Dataset section start

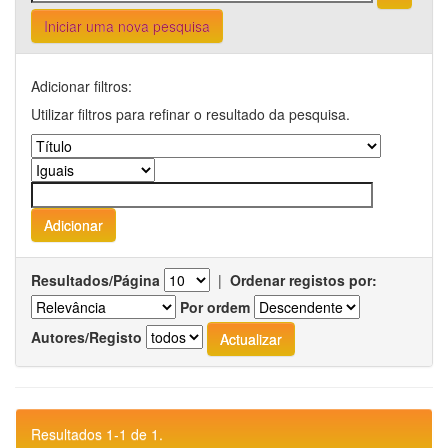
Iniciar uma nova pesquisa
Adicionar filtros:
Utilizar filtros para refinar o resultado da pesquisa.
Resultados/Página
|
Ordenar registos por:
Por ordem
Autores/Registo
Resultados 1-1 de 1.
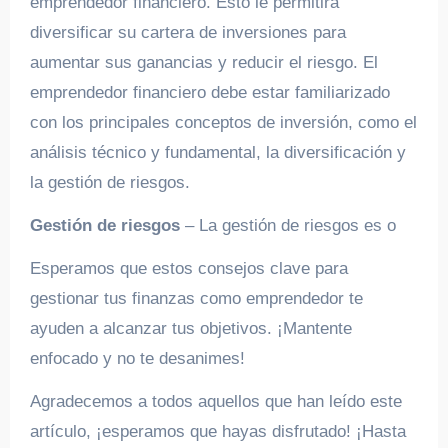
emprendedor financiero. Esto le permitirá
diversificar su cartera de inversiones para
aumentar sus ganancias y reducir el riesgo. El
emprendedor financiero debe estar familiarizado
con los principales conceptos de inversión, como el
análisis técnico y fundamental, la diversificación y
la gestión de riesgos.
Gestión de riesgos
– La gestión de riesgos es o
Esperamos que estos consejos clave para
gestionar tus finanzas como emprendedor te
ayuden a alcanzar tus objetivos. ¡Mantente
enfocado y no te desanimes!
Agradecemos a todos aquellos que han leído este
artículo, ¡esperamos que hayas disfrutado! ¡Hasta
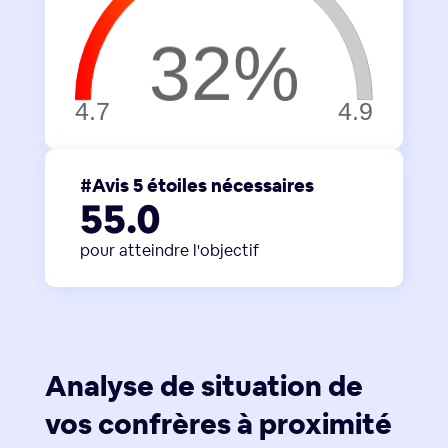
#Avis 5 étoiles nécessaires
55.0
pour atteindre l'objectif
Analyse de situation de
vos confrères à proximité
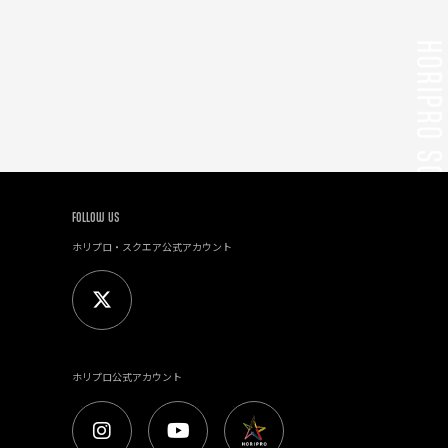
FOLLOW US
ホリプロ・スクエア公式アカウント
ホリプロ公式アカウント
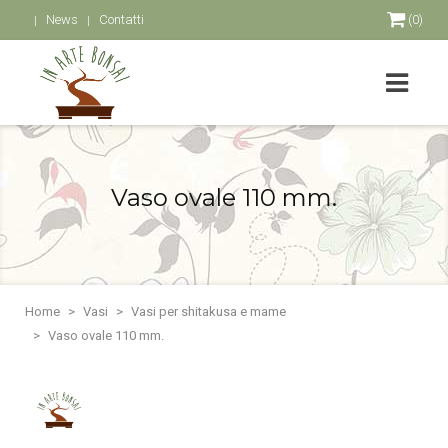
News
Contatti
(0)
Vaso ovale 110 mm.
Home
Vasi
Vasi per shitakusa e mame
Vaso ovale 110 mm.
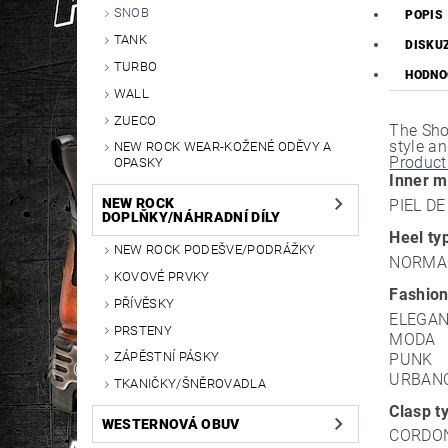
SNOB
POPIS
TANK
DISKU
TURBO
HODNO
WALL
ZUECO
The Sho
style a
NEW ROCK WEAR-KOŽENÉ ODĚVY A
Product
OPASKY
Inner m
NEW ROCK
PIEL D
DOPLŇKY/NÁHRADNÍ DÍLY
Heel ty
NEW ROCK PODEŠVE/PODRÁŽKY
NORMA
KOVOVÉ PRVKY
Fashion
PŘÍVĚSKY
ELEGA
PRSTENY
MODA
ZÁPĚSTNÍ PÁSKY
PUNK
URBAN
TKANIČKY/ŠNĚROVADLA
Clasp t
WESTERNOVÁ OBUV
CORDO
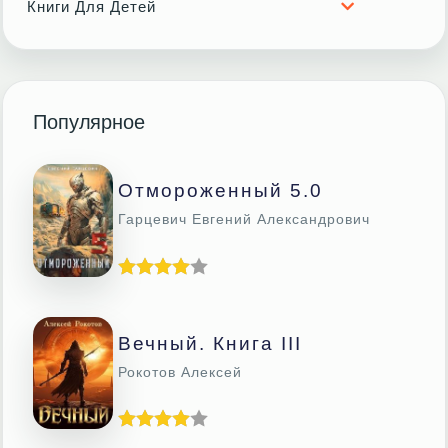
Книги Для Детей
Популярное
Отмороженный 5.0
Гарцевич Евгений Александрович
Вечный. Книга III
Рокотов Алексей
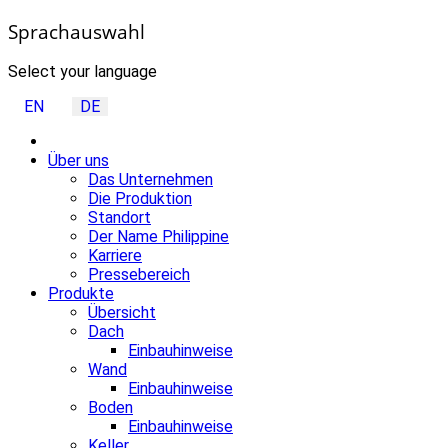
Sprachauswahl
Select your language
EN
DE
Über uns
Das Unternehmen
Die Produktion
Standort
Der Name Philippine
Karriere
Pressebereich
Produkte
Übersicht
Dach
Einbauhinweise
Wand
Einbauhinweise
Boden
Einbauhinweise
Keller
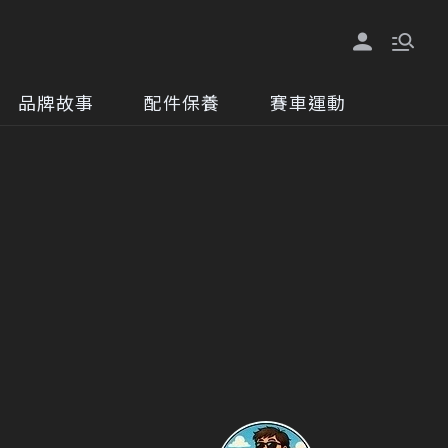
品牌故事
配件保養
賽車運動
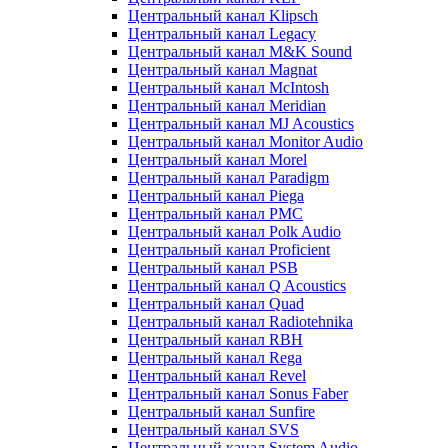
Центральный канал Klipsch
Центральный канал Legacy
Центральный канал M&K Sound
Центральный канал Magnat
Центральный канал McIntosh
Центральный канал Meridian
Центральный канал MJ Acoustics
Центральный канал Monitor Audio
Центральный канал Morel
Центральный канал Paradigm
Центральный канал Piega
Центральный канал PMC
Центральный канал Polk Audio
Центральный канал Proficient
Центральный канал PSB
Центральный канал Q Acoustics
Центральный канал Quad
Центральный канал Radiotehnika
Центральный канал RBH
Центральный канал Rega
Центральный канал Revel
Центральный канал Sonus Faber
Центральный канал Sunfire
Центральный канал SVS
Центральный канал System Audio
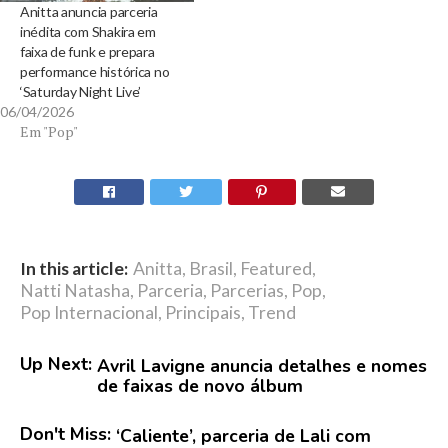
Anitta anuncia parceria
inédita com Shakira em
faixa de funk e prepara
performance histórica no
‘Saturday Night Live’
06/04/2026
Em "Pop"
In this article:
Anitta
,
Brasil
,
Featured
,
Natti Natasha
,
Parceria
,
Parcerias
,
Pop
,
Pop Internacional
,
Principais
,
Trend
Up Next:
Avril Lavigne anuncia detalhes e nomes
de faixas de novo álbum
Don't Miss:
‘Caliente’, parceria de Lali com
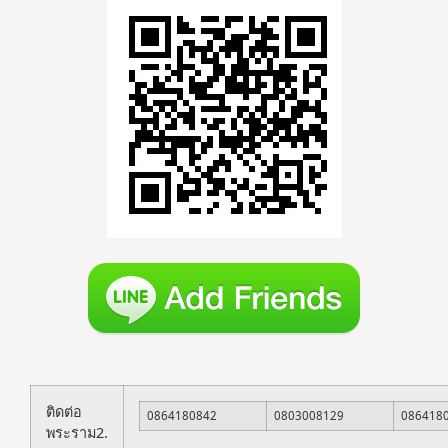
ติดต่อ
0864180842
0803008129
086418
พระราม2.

Dataset section end

_Task brief_
Reproduce only the lines from the beginning of the data through the line that contains "riesgos es o", both included, and please drop the pictures.

_Solution to this problem_
Iniciar uma nova pesquisa
Adicionar filtros:
Utilizar filtros para refinar o resultado da pesquisa.
Resultados/Página
|
Ordenar registos por:
Por ordem
Autores/Registo
Resultados 1-1 de 1.
emprendedor financiero. Esto le permitirá
diversificar su cartera de inversiones para
aumentar sus ganancias y reducir el riesgo. El
emprendedor financiero debe estar familiarizado
con los principales conceptos de inversión, como el
análisis técnico y fundamental, la diversificación y
la gestión de riesgos.
Gestión de riesgos
– La gestión de riesgos es o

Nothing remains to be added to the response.